Learn R Programming

deeplearning

Create and train deep neural network of ReLU type with SGD and batch normalization

About

The deeplearning package is an R package that implements deep neural networks in R. It employes Rectifier Linear Unit functions as its building blocks and trains a neural network with stochastic gradient descent method with batch normalization to speed up the training and promote regularization. Neural networks of such kind of architecture and training methods are state of the art and even achieved suplassing human-level performance in ImageNet competition. The deeplearning package is inspired by another R package darch which implements layerwise Restricted Boltzmann Machine pretraining and dropout and uses its class DArch as the default class.

Installtion

Install deeplearning from CRAN

install.packages("deeplearning")

Or install it from github

devtools::install_github("rz1988/deeplearning")

Use deeplearning

Using the deeplearning package is designed to be easy and fun. It only takes two steps to run your first neural network.

In step one, the user will create a new neural network. You will need to specify the strucutre of the neural network which are the number of layers and neurons in the network and the type of activation functions. The default activation is rectifier linear unit function for the hidden layers but you can also use other types of activation such as sigmoidal function or write your own activation function.

In step two, the user will train the neural network with a training input and a traing target. There are a number of other training parameters. For how to choose these training parameters please refer to https://github.com/rz1988/deeplearning.

Examples

Train a neural networ for regression

input <- matrix(runif(1000), 500, 2)
input_valid <- matrix(runif(100), 50, 2)
target <- rowSums(input + input^2)
target_valid <- rowSums(input_valid + input_valid^2)


# create a new deep neural network for classificaiton
dnn_regression <- new_dnn(
                          c(2, 50, 50, 20, 1),  # The layer structure of the deep neural network.
                                                # The first element is the number of input variables.
                                                # The last element is the number of output variables.
                          hidden_layer_default = rectified_linear_unit_function, 
                          # for hidden layers, use rectified_linear_unit_function
                          output_layer_default = linearUnitDerivative # for regression, use linearUnitDerivative function
                          )

dnn_regression <- train_dnn(
                     dnn_regression,

                     # training data
                     input, # input variable for training
                     target, # target variable for training
                     input_valid, # input variable for validation
                     target_valid, # target variable for validation

                     # training parameters
                     learn_rate_weight = exp(-8) * 10, # learning rate for weights, higher if use dropout
                     learn_rate_bias = exp(-8) * 10, # learning rate for biases, hihger if use dropout
                     learn_rate_gamma = exp(-8) * 10, # learning rate for the gamma factor used
                     batch_size = 10, # number of observations in a batch during training.
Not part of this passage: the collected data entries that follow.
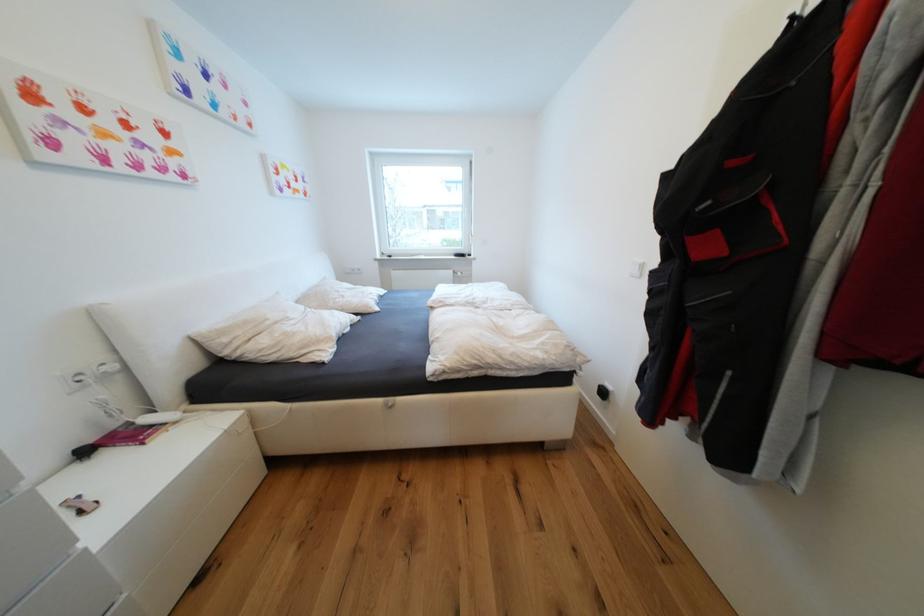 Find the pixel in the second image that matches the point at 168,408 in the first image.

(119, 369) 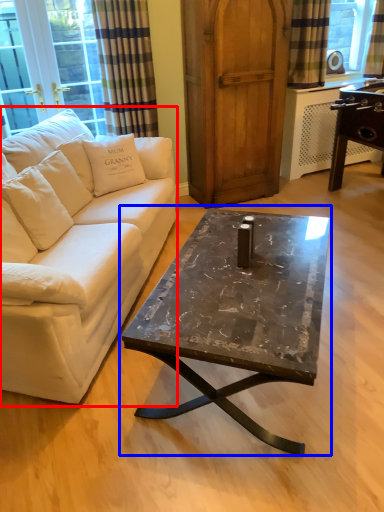 Question: Among these objects, which one is nearest to the camera, studio couch (highlighted by a red box) or coffee table (highlighted by a blue box)?

Choices:
 (A) studio couch
 (B) coffee table

Answer: (A) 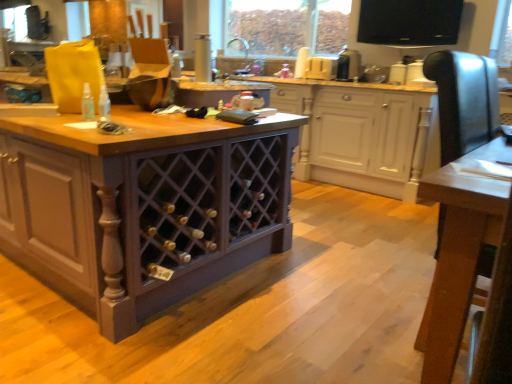 What do you see at coordinates (87, 104) in the screenshot? This screenshot has height=384, width=512. I see `translucent plastic spray bottle at center` at bounding box center [87, 104].

Identify the location of black plastic toaster at upper center. Image resolution: width=512 pixels, height=384 pixels. (348, 64).

Does translucent plastic spray bottle at center have a smaller size compared to purple wood wine rack at center, the 1th cabinetry when ordered from front to back?

Correct, translucent plastic spray bottle at center occupies less space than purple wood wine rack at center, the 1th cabinetry when ordered from front to back.

Can purple wood wine rack at center, which appears as the second cabinetry when viewed from the back, be found inside translucent plastic spray bottle at center?

Actually, purple wood wine rack at center, which appears as the second cabinetry when viewed from the back, is outside translucent plastic spray bottle at center.

The width and height of the screenshot is (512, 384). What are the coordinates of `bottle behind the purple wood wine rack at center, the 1th cabinetry when ordered from front to back` in the screenshot? It's located at (87, 104).

How many degrees apart are the facing directions of translucent plastic spray bottle at center and purple wood wine rack at center, which appears as the second cabinetry when viewed from the back?

There is a 1.08-degree angle between the facing directions of translucent plastic spray bottle at center and purple wood wine rack at center, which appears as the second cabinetry when viewed from the back.

Between black plastic toaster at upper center and purple wood wine rack at center, the 1th cabinetry viewed from the back, which one is positioned behind?

black plastic toaster at upper center is behind.

Is black plastic toaster at upper center inside or outside of purple wood wine rack at center, the 1th cabinetry viewed from the back?

black plastic toaster at upper center is located beyond the bounds of purple wood wine rack at center, the 1th cabinetry viewed from the back.

Looking at this image, between black plastic toaster at upper center and purple wood wine rack at center, the 1th cabinetry viewed from the back, which one appears on the left side from the viewer's perspective?

purple wood wine rack at center, the 1th cabinetry viewed from the back.

Considering the sizes of black plastic toaster at upper center and purple wood wine rack at center, the second cabinetry positioned from the front, in the image, is black plastic toaster at upper center bigger or smaller than purple wood wine rack at center, the second cabinetry positioned from the front,?

In the image, black plastic toaster at upper center appears to be smaller than purple wood wine rack at center, the second cabinetry positioned from the front.

Would you consider purple wood wine rack at center, the 1th cabinetry viewed from the back, to be distant from purple wood wine rack at center, the 1th cabinetry when ordered from front to back?

purple wood wine rack at center, the 1th cabinetry viewed from the back, is positioned a significant distance from purple wood wine rack at center, the 1th cabinetry when ordered from front to back.

How far apart are purple wood wine rack at center, the 1th cabinetry viewed from the back, and purple wood wine rack at center, which appears as the second cabinetry when viewed from the back?

purple wood wine rack at center, the 1th cabinetry viewed from the back, and purple wood wine rack at center, which appears as the second cabinetry when viewed from the back, are 1.92 meters apart from each other.

From a real-world perspective, is purple wood wine rack at center, the second cabinetry positioned from the front, located beneath purple wood wine rack at center, the 1th cabinetry when ordered from front to back?

No.

Which is nearer, (317, 168) or (106, 338)?

Point (317, 168) is positioned farther from the camera compared to point (106, 338).

Can you tell me how much black plastic toaster at upper center and translucent plastic spray bottle at center differ in facing direction?

The angle between the facing direction of black plastic toaster at upper center and the facing direction of translucent plastic spray bottle at center is 92.3 degrees.

In terms of height, does black plastic toaster at upper center look taller or shorter compared to translucent plastic spray bottle at center?

black plastic toaster at upper center is taller than translucent plastic spray bottle at center.

Can you confirm if black plastic toaster at upper center is smaller than translucent plastic spray bottle at center?

No, black plastic toaster at upper center is not smaller than translucent plastic spray bottle at center.

Is black plastic toaster at upper center positioned beyond the bounds of translucent plastic spray bottle at center?

Yes, black plastic toaster at upper center is not within translucent plastic spray bottle at center.

From the picture: Are purple wood wine rack at center, the 1th cabinetry viewed from the back, and translucent plastic spray bottle at center beside each other?

purple wood wine rack at center, the 1th cabinetry viewed from the back, and translucent plastic spray bottle at center are clearly separated.

Who is more distant, purple wood wine rack at center, the second cabinetry positioned from the front, or translucent plastic spray bottle at center?

purple wood wine rack at center, the second cabinetry positioned from the front, is more distant.

Between purple wood wine rack at center, the 1th cabinetry viewed from the back, and translucent plastic spray bottle at center, which one has larger size?

purple wood wine rack at center, the 1th cabinetry viewed from the back, is bigger.

Would you say translucent plastic spray bottle at center is part of purple wood wine rack at center, the second cabinetry positioned from the front,'s contents?

Definitely not — translucent plastic spray bottle at center is not inside purple wood wine rack at center, the second cabinetry positioned from the front.

From a real-world perspective, is wooden table at center physically below translucent plastic spray bottle at center?

Indeed, from a real-world perspective, wooden table at center is positioned beneath translucent plastic spray bottle at center.

Which is nearer, (431, 334) or (85, 97)?

Point (431, 334) is positioned closer to the camera compared to point (85, 97).

Is wooden table at center inside or outside of translucent plastic spray bottle at center?

wooden table at center is outside translucent plastic spray bottle at center.

Considering the sizes of wooden table at center and translucent plastic spray bottle at center in the image, is wooden table at center wider or thinner than translucent plastic spray bottle at center?

In the image, wooden table at center appears to be wider than translucent plastic spray bottle at center.

Does translucent plastic spray bottle at center have a lesser width compared to wooden table at center?

Correct, the width of translucent plastic spray bottle at center is less than that of wooden table at center.

How much distance is there between translucent plastic spray bottle at center and wooden table at center?

A distance of 1.45 meters exists between translucent plastic spray bottle at center and wooden table at center.

Does translucent plastic spray bottle at center come behind wooden table at center?

Yes.

Is translucent plastic spray bottle at center inside or outside of wooden table at center?

translucent plastic spray bottle at center is not enclosed by wooden table at center.

From the translucent plastic spray bottle at center, count 1st cabinetry to the right and point to it. Please provide its 2D coordinates.

[(143, 206)]

Starting from the black plastic toaster at upper center, which cabinetry is the 1st one in front? Please provide its 2D coordinates.

[(361, 134)]

Estimate the real-world distances between objects in this image. Which object is further from translucent plastic spray bottle at center, purple wood wine rack at center, which appears as the second cabinetry when viewed from the back, or black plastic toaster at upper center?

black plastic toaster at upper center is positioned further to the anchor translucent plastic spray bottle at center.

Looking at the image, which one is located closer to translucent plastic spray bottle at center, purple wood wine rack at center, the 1th cabinetry viewed from the back, or wooden table at center?

wooden table at center is closer to translucent plastic spray bottle at center.

When comparing their distances from purple wood wine rack at center, the 1th cabinetry when ordered from front to back, does purple wood wine rack at center, the 1th cabinetry viewed from the back, or black plastic toaster at upper center seem further?

black plastic toaster at upper center is positioned further to the anchor purple wood wine rack at center, the 1th cabinetry when ordered from front to back.

When comparing their distances from black plastic toaster at upper center, does translucent plastic spray bottle at center or purple wood wine rack at center, the 1th cabinetry viewed from the back, seem closer?

purple wood wine rack at center, the 1th cabinetry viewed from the back.

From the picture: From the image, which object appears to be farther from wooden table at center, purple wood wine rack at center, the second cabinetry positioned from the front, or black plastic toaster at upper center?

black plastic toaster at upper center lies further to wooden table at center than the other object.

Considering their positions, is black plastic toaster at upper center positioned further to wooden table at center than translucent plastic spray bottle at center?

The object further to wooden table at center is black plastic toaster at upper center.

When comparing their distances from wooden table at center, does translucent plastic spray bottle at center or purple wood wine rack at center, the second cabinetry positioned from the front, seem further?

Based on the image, purple wood wine rack at center, the second cabinetry positioned from the front, appears to be further to wooden table at center.

Considering their positions, is black plastic toaster at upper center positioned further to wooden table at center than purple wood wine rack at center, the 1th cabinetry viewed from the back?

black plastic toaster at upper center is further to wooden table at center.

Find the location of a particular element. The width and height of the screenshot is (512, 384). cabinetry between wooden table at center and purple wood wine rack at center, the 1th cabinetry viewed from the back, in the front-back direction is located at coordinates (143, 206).

The height and width of the screenshot is (384, 512). I want to click on bottle located between purple wood wine rack at center, the 1th cabinetry when ordered from front to back, and purple wood wine rack at center, the second cabinetry positioned from the front, in the depth direction, so click(87, 104).

I want to click on cabinetry between purple wood wine rack at center, which appears as the second cabinetry when viewed from the back, and black plastic toaster at upper center, along the z-axis, so click(361, 134).

Where is `bottle between wooden table at center and purple wood wine rack at center, the second cabinetry positioned from the front, in the front-back direction`? The height and width of the screenshot is (384, 512). bottle between wooden table at center and purple wood wine rack at center, the second cabinetry positioned from the front, in the front-back direction is located at coordinates (87, 104). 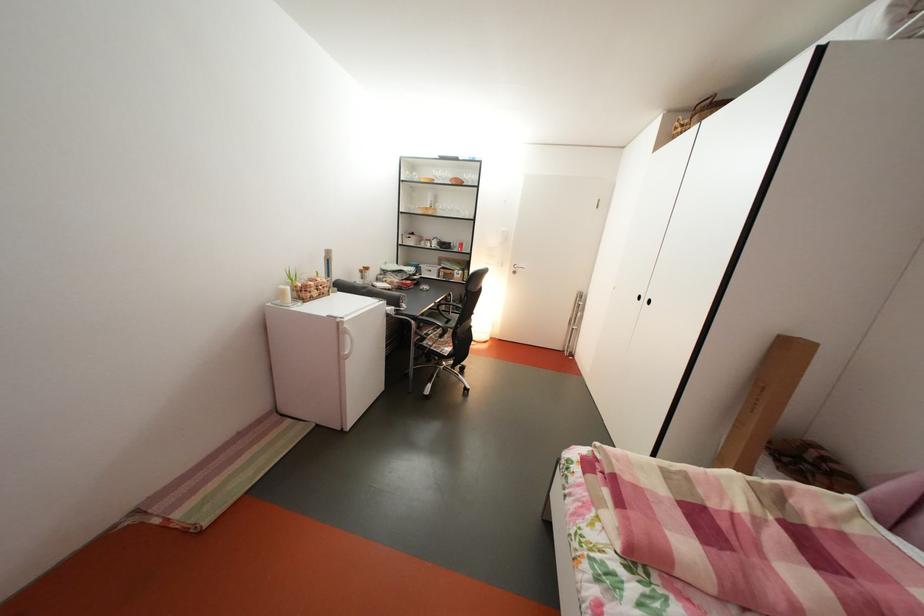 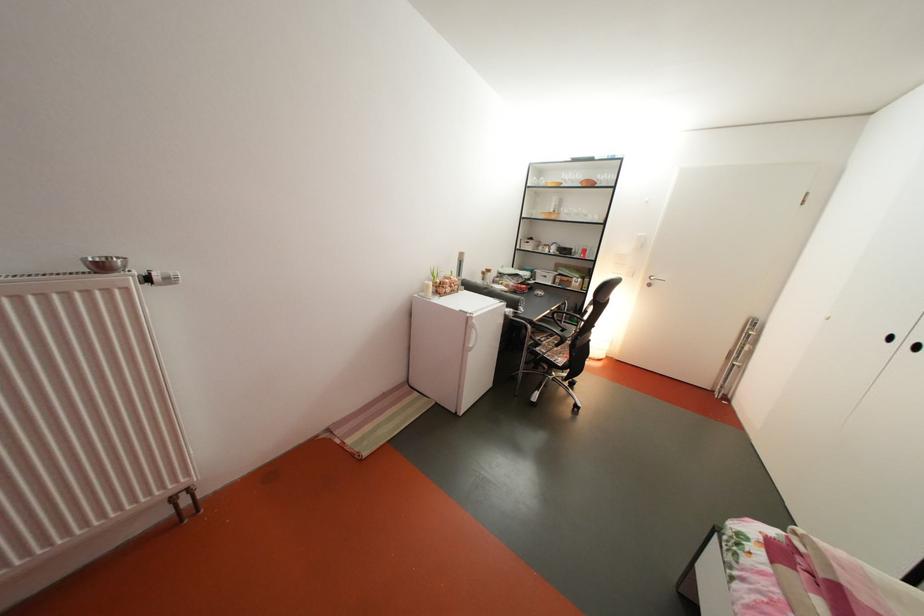 The point at (x=295, y=298) is marked in the first image. Where is the corresponding point in the second image?

(439, 293) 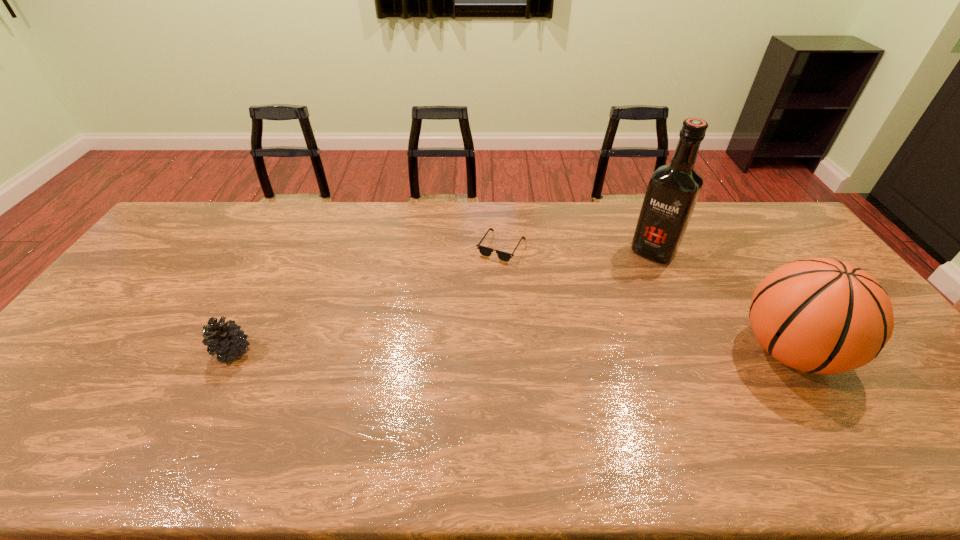 This screenshot has width=960, height=540. I want to click on pinecone, so click(226, 339).

Identify the location of the third tallest object. Image resolution: width=960 pixels, height=540 pixels. (226, 339).

Where is `the rightmost object`? This screenshot has height=540, width=960. the rightmost object is located at coordinates (818, 315).

Find the location of `basketball`. basketball is located at coordinates (818, 315).

Locate an element on the screen. This screenshot has width=960, height=540. the tallest object is located at coordinates [673, 190].

I want to click on liquor, so click(x=673, y=190).

Find the location of `the third object from right to left`. the third object from right to left is located at coordinates (484, 251).

The width and height of the screenshot is (960, 540). Identify the location of the shortest object. (484, 251).

Where is `vacant space located 0.150m on the left of the leftmost object`? vacant space located 0.150m on the left of the leftmost object is located at coordinates (157, 351).

Identify the location of vacant space located on the left of the second tallest object. The image size is (960, 540). (616, 351). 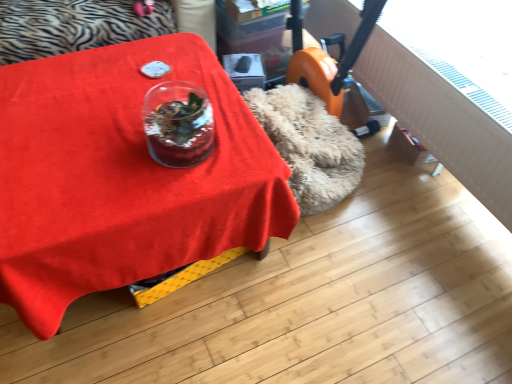 Question: From their relative heights in the image, would you say matte red tablecloth at center is taller or shorter than transparent glass vase at center?

Choices:
 (A) short
 (B) tall

Answer: (B)

Question: Considering the positions of matte red tablecloth at center and transparent glass vase at center in the image, is matte red tablecloth at center wider or thinner than transparent glass vase at center?

Choices:
 (A) thin
 (B) wide

Answer: (B)

Question: From a real-world perspective, is matte red tablecloth at center above or below transparent glass vase at center?

Choices:
 (A) above
 (B) below

Answer: (B)

Question: From the image's perspective, is transparent glass vase at center located above or below matte red tablecloth at center?

Choices:
 (A) above
 (B) below

Answer: (A)

Question: Is transparent glass vase at center in front of or behind matte red tablecloth at center in the image?

Choices:
 (A) front
 (B) behind

Answer: (B)

Question: Would you say transparent glass vase at center is to the left or to the right of matte red tablecloth at center in the picture?

Choices:
 (A) right
 (B) left

Answer: (A)

Question: Is transparent glass vase at center taller or shorter than matte red tablecloth at center?

Choices:
 (A) tall
 (B) short

Answer: (B) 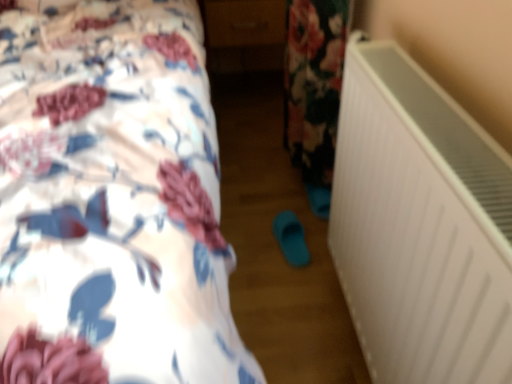 Question: From the image's perspective, relative to floral fabric bed at upper left, is teal rubber slipper at center above or below?

Choices:
 (A) above
 (B) below

Answer: (B)

Question: Is teal rubber slipper at center bigger or smaller than floral fabric bed at upper left?

Choices:
 (A) big
 (B) small

Answer: (B)

Question: Based on their relative distances, which object is nearer to the floral fabric bed at upper left?

Choices:
 (A) white matte radiator at right
 (B) teal rubber slipper at center
 (C) matte brown drawer at center

Answer: (A)

Question: Considering the real-world distances, which object is farthest from the white matte radiator at right?

Choices:
 (A) floral fabric bed at upper left
 (B) teal rubber slipper at center
 (C) matte brown drawer at center

Answer: (C) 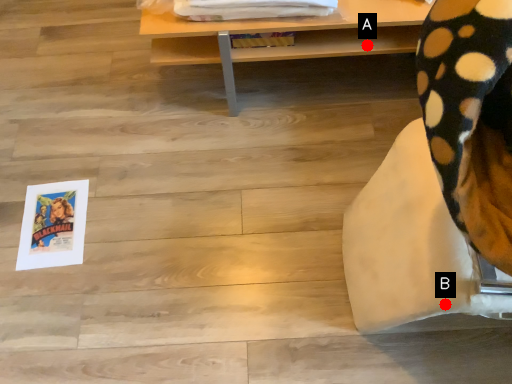 Question: Two points are circled on the image, labeled by A and B beside each circle. Which point is closer to the camera?

Choices:
 (A) A is closer
 (B) B is closer

Answer: (B)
Higher for faster training. Lower for faster convergence
                     batch_normalization = T, # logical value, T to use batch normalization
                     dropout_input = 0.2, # dropout ratio in input.
                     dropout_hidden = 0.5, # dropout ratio in hidden layers
                     momentum_initial = 0.6, # initial momentum in Stochastic Gradient Descent training
                     momentum_final = 0.9, # final momentum in Stochastic Gradient Descent training
                     momentum_switch = 100, # after which the momentum is switched from initial to final momentum
                     num_epochs = 300, # number of iterations in training

                     # Error function
                     error_function = meanSquareErr, # error function to minimize during training. For regression, use meanSquareErr
                     report_classification_error = F # whether to print classification error during training
)

# the prediciton by dnn_regression
pred <- predict(dnn_regression)

# calculate the r-squared of the prediciton
rsq(dnn_regression)

# calcualte the r-squared of the prediciton in validation
rsq(dnn_regression, input = input_valid, target = target_valid)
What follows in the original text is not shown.